Al finalizar la ceremonia en la que Gabo recibió los objetos expuestos en la Biblioteca Nacional, el autor cataquero, durante el brindis con los reyes suecos, leyó este discurso:
“Sus majestades, Sus altezas reales, amigos:
Agradezco a la Academia de Letras de Suecia el que me haya distinguido con un premio que me coloca junto a muchos de quienes orientaron y enriquecieron mis años de lector y de cotidiano celebrante de ese delirio sin apelación que es el oficio de escribir. Sus nombres y sus obras se me presentan hoy como sombras tutelares, pero también como la evidencia, a menudo agobiante, del compromiso que se adquiere con este honor. Un duro honor que en ellos me pareció de simple justicia, pero que en mí entiendo como una más de esas lecciones con las que suele sorprendernos el destino, y que hacen más evidente nuestra condición de juguetes de un azar indescifrable, cuya única y desoladora recompensa suelen ser, la mayoría de las veces, la incomprensión y el olvido.
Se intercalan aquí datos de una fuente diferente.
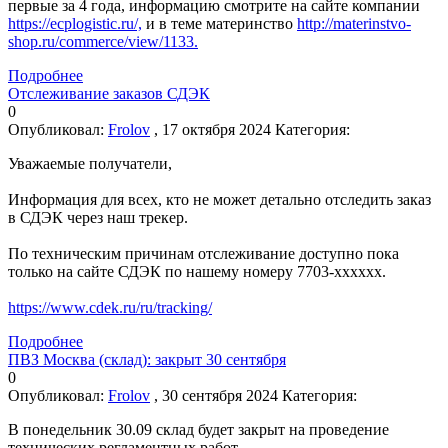
первые за 4 года, информацию смотрите на сайте компании
https://ecplogistic.ru/,
и в теме материнство
http://materinstvo-
shop.ru/commerce/view/1133.
Подробнее
Отслеживание заказов СДЭК
0
Опубликовал:
Frolov
, 17 октября 2024
Категория:
Уважаемые получатели,
Информация для всех, кто не может детально отследить заказ
в СДЭК через наш трекер.
По техническим причинам отслеживание доступно пока
только на сайте СДЭК по нашему номеру 7703-хххххх.
https://www.cdek.ru/ru/tracking/
Подробнее
ПВЗ Москва (склад): закрыт 30 сентября
0
Опубликовал:
Frolov
, 30 сентября 2024
Категория:
В понедельник 30.09 склад будет закрыт на проведение
технических регламентных работ.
Es por ello apenas natural que me interrogara, allá en ese trasfondo secreto en donde solemos trasegar con las verdades más esenciales que conforman nuestra identidad, cuál ha sido el sustento constante de mi obra, qué pudo haber llamado la atención de una manera tan comprometedora a este tribunal de árbitros tan severos. Confieso sin falsas modestias que no me ha sido fácil encontrar la razón, pero quiero creer que ha sido la misma que yo hubiera deseado. Quiero creer, amigos, que este es, una vez más, un homenaje que se rinde a la poesía. A la poesía por cuya virtud el agobiante inventario de las naves que enumeró en su Ilíada el viejo Homero está visitado por un viento que la empuja a navegar con su presteza intemporal y alucinada. La poesía que sostiene, en el delgado andamiaje de los tercetos del Dante, toda la fábrica densa y colosal de la Edad Media. La poesía que con tan evidente como milagrosa totalidad rescata a nuestra América en Las Alturas de Machu Pichu de Pablo Neruda el grande, el más grande, y donde destilan su tristeza milenaria nuestros mejores sueños sin salida. La poesía, en fin, esa energía secreta de la vida cotidiana que cuece los garbanzos en la cocina y contagia el amor y repite las imágenes en los espejos.
En cada línea que escribo trato siempre, con mayor o menor fortuna, de invocar los espíritus esquivos de la poesía, y trato de dejar en cada palabra el testimonio de mi devoción por sus virtudes de adivinación, y por su permanente victoria contra los sordos poderes de la muerte. El premio que acabo de recibir lo entiendo, con toda humildad, como la consoladora evidencia de que mi intento no ha sido en vano. Es por eso que invito a todos ustedes a brindar por lo que un gran poeta de nuestras Américas, Luis Cardoza y Aragón, ha definido como la única prueba concreta de la existencia del hombre: la poesía.
Muchas gracias”.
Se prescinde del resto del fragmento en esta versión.